Finally, we studied mitophagy and autophagy modulation in the TDP-43A315T transgenic mouse model of ALS [25]. Previous data from the lab indicated a decrease in the phosphorylation of TDP-43 in combination with MN preservation and a decrease in glial reactivity after the treatment with IGS2.7 [21]. However, the modulation of autophagy and mitophagy by IGS2.7 in this mouse model has not been studied and would expand the therapeutic potential of the hit. To this end, TDP-43A315T transgenic mice were treated daily with IGS2.7 at two concentrations (0.5 and 1 mg/kg) or the vehicle from postnatal day 65 to 95. Doses were selected based on previously known IGS2.7 in vivo pharmacokinetic parameters [26] and our previous experience in that animal model [21]. Wild-type animals were only treated with the vehicle. Then, we performed the immunostaining of the autophagy substrate p62 and the mitochondrial protein TOMM20.

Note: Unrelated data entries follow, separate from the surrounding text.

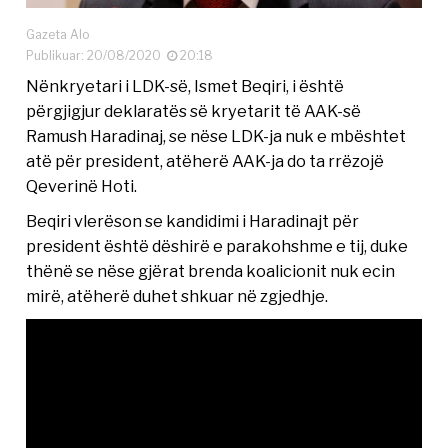
Gazeta Alo
Publikuar: 20/08/2020
20:18
Nënkryetari i LDK-së, Ismet Beqiri, i është
përgjigjur deklaratës së kryetarit të AAK-së
Ramush Haradinaj, se nëse LDK-ja nuk e mbështet
atë për president, atëherë AAK-ja do ta rrëzojë
Qeverinë Hoti.
Beqiri vlerëson se kandidimi i Haradinajt për
president është dëshirë e parakohshme e tij, duke
thënë se nëse gjërat brenda koalicionit nuk ecin
mirë, atëherë duhet shkuar në zgjedhje.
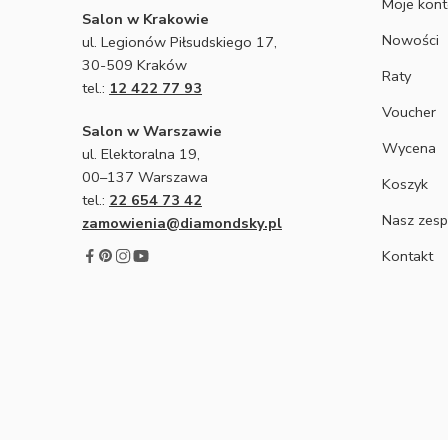
Moje kon
Salon w Krakowie
Nowości
ul. Legionów Piłsudskiego 17,
30-509 Kraków
Raty
tel.:
12 422 77 93
Voucher
Salon w Warszawie
Wycena
ul. Elektoralna 19,
00–137 Warszawa
Koszyk
tel.:
22 654 73 42
Nasz zesp
zamowienia@diamondsky.pl
Kontakt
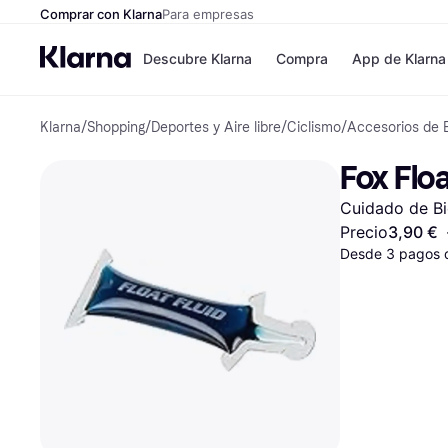
Comprar con Klarna
Para empresas
Descubre Klarna
Compra
App de Klarna
Klarna
/
Shopping
/
Deportes y Aire libre
/
Ciclismo
/
Accesorios de B
Formas de pag
Tiendas
Formas de pago
MediaMarkt
Fox Floa
Paga ahora
Shein
Paga en 3 plazos
Zalando Priv
Cuidado de Bic
Paga en 30 días
Zara
Financiación
JD Sports
Precio
3,90 €
Klarna en Apple 
Desde 3 pagos 
Directorio de tie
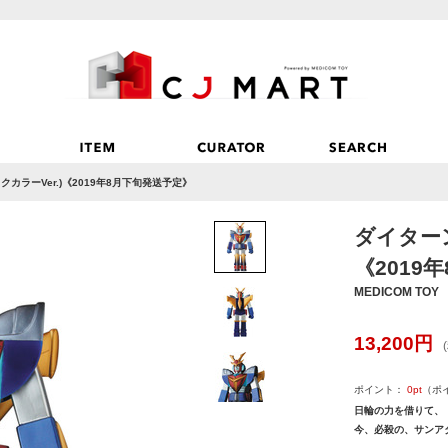
クカラーVer.)《2019年8月下旬発送予定》
ダイターン
《2019
MEDICOM TOY
13,200
円
ポイント：
0
pt
（ポ
日輪の力を借りて、
今、必殺の、サンア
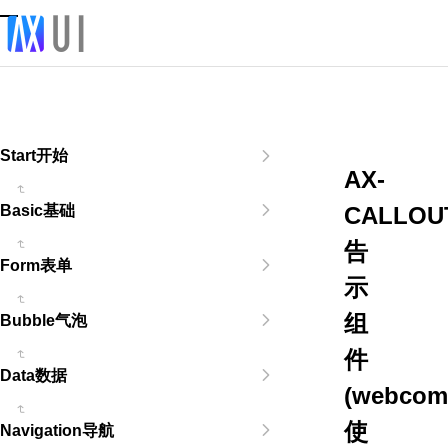
Start开始
AX-
CALLOU
Basic基础
告
Form表单
示
组
Bubble气泡
件
Data数据
(webcom
使
Navigation导航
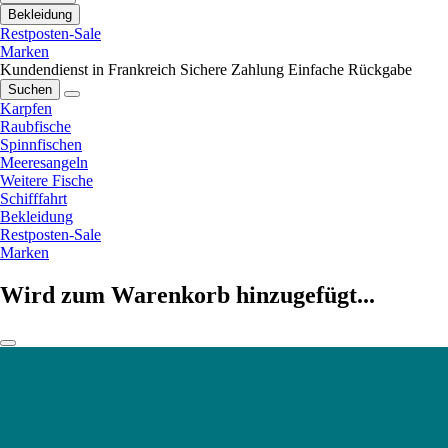
Bekleidung
Restposten-Sale
Marken
Kundendienst in Frankreich
Sichere Zahlung
Einfache Rückgabe
Suchen
Karpfen
Raubfische
Spinnfischen
Meeresangeln
Weitere Fische
Schifffahrt
Bekleidung
Restposten-Sale
Marken
Wird zum Warenkorb hinzugefügt...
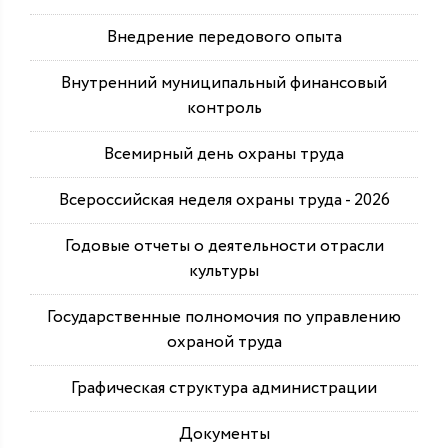
Внедрение передового опыта
Внутренний муниципальный финансовый
контроль
Всемирный день охраны труда
Всероссийская неделя охраны труда - 2026
Годовые отчеты о деятельности отрасли
культуры
Государственные полномочия по управлению
охраной труда
Графическая структура администрации
Документы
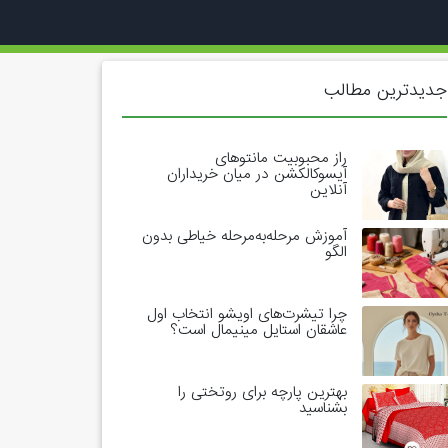
جدیدترین مطالب
راز محبوبیت مانتوهای
آیسوکالکشن در میان خریداران
آنلاین
آموزش مرحله‌به‌مرحله خیاطی بدون
الگو
چرا تیشرت‌های اویشو انتخاب اول
عاشقان استایل مینیمال است؟
بهترین پارچه برای روتختی را
بشناسید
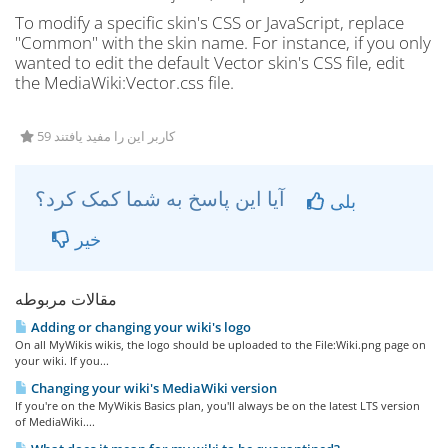
To modify a specific skin's CSS or JavaScript, replace
"Common" with the skin name. For instance, if you only
wanted to edit the default Vector skin's CSS file, edit
the MediaWiki:Vector.css file.
59 کاربر این را مفید یافتند
آیا این پاسخ به شما کمک کرد؟
بلی
خیر
مقالات مربوطه
Adding or changing your wiki's logo
On all MyWikis wikis, the logo should be uploaded to the File:Wiki.png page on
your wiki. If you...
Changing your wiki's MediaWiki version
If you're on the MyWikis Basics plan, you'll always be on the latest LTS version
of MediaWiki....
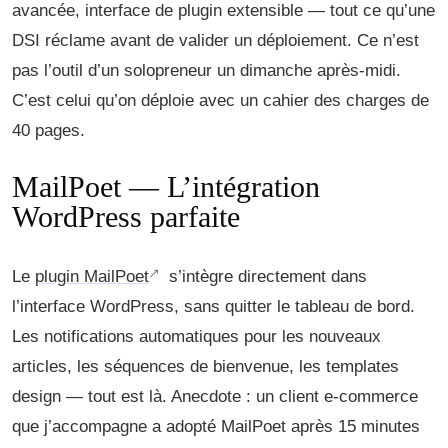
avancée, interface de plugin extensible — tout ce qu’une
DSI réclame avant de valider un déploiement. Ce n’est
pas l’outil d’un solopreneur un dimanche après-midi.
C’est celui qu’on déploie avec un cahier des charges de
40 pages.
MailPoet — L’intégration
WordPress parfaite
Le
plugin MailPoet
s’intègre directement dans
l’interface WordPress, sans quitter le tableau de bord.
Les notifications automatiques pour les nouveaux
articles, les séquences de bienvenue, les templates
design — tout est là. Anecdote : un client e-commerce
que j’accompagne a adopté MailPoet après 15 minutes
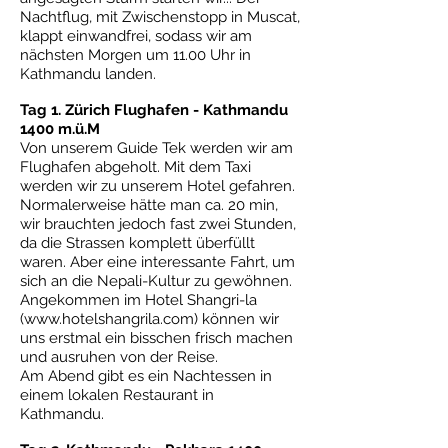
Nachtflug, mit Zwischenstopp in Muscat,
klappt einwandfrei, sodass wir am
nächsten Morgen um 11.00 Uhr in
Kathmandu landen.
Tag 1. Zürich Flughafen - Kathmandu
1400 m.ü.M
Von unserem Guide Tek werden wir am
Flughafen abgeholt. Mit dem Taxi
werden wir zu unserem Hotel gefahren.
Normalerweise hätte man ca. 20 min,
wir brauchten jedoch fast zwei Stunden,
da die Strassen komplett überfüllt
waren. Aber eine interessante Fahrt, um
sich an die Nepali-Kultur zu gewöhnen.
Angekommen im Hotel Shangri-la
(
www.hotelshangrila.com
) können wir
uns erstmal ein bisschen frisch machen
und ausruhen von der Reise.
Am Abend gibt es ein Nachtessen in
einem lokalen Restaurant in
Kathmandu.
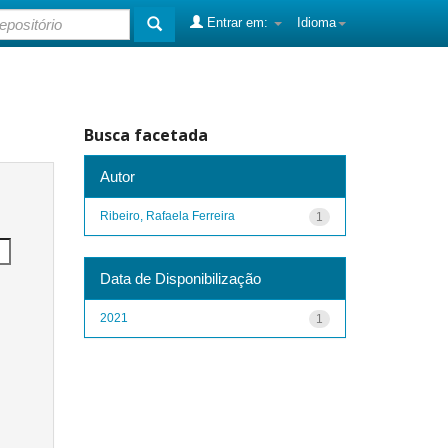
Entrar em:
Idioma
Busca facetada
Autor
Ribeiro, Rafaela Ferreira
1
Data de Disponibilização
2021
1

Analysis of p62 per MN revealed a decrease in the protein in the transgenic mice compared with the levels found in control animals. Treatment with IGS2.7 trends to an increase in the p62 protein level in a dose-dependent manner; almost reaching the wild-type levels (Figure 7B). This indicates that similar to SOD1- and TARDBP-ALS lymphoblasts, autophagy is increased in this mice model and the treatment with IGS2.7 restored autophagy to control levels. TOMM20 staining revealed a decrease in the mitochondrial mass in the transgenic mice compared with control. The treatment with IGS2.7 restored the mitochondrial protein level to the control at the highest dose (1 mg/kg) (Figure 7B).

3. Discussion

Targeting autophagy and mitophagy in ALS is gaining interest in the medicinal chemistry field due to the important role of these degradative pathways in cellular homeostasis [5]. In neurodegeneration, protein aggregates and defective mitochondria accumulation encourage scientists to look for autophagy inducers to eliminate harmful cargo [27]. However, because autophagy must be maintained at healthy levels to remove defective organelles, an excessive removal of those organelles is also detrimental. In fact, autophagy induction has been reported to be controversial in ALS and depends not only on the autophagy enhancer but also on the stage of the disease [28].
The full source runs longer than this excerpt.